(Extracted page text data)
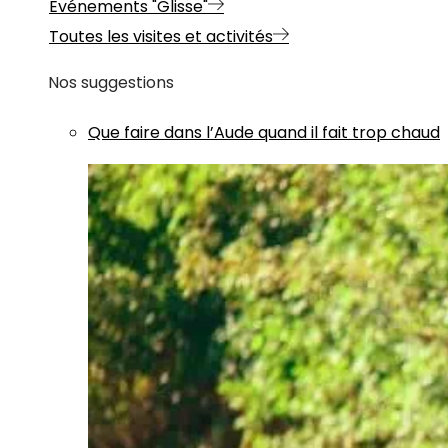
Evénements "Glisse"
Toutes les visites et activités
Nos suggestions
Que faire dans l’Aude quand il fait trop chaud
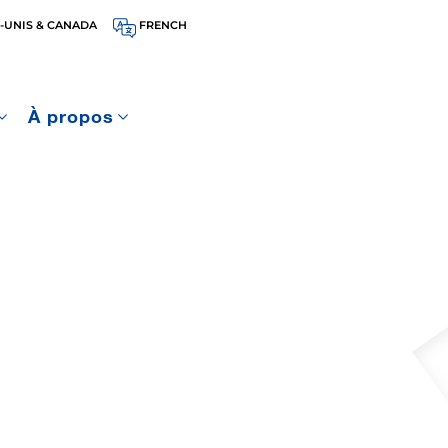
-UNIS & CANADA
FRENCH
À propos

__WHAT TO WORK ON__.
With the pictures omitted, restate every entry above word for word.

__TASK ANSWER__.
Evénements "Glisse"
Toutes les visites et activités
Nos suggestions
Que faire dans l’Aude quand il fait trop chaud
-UNIS & CANADA
FRENCH
À propos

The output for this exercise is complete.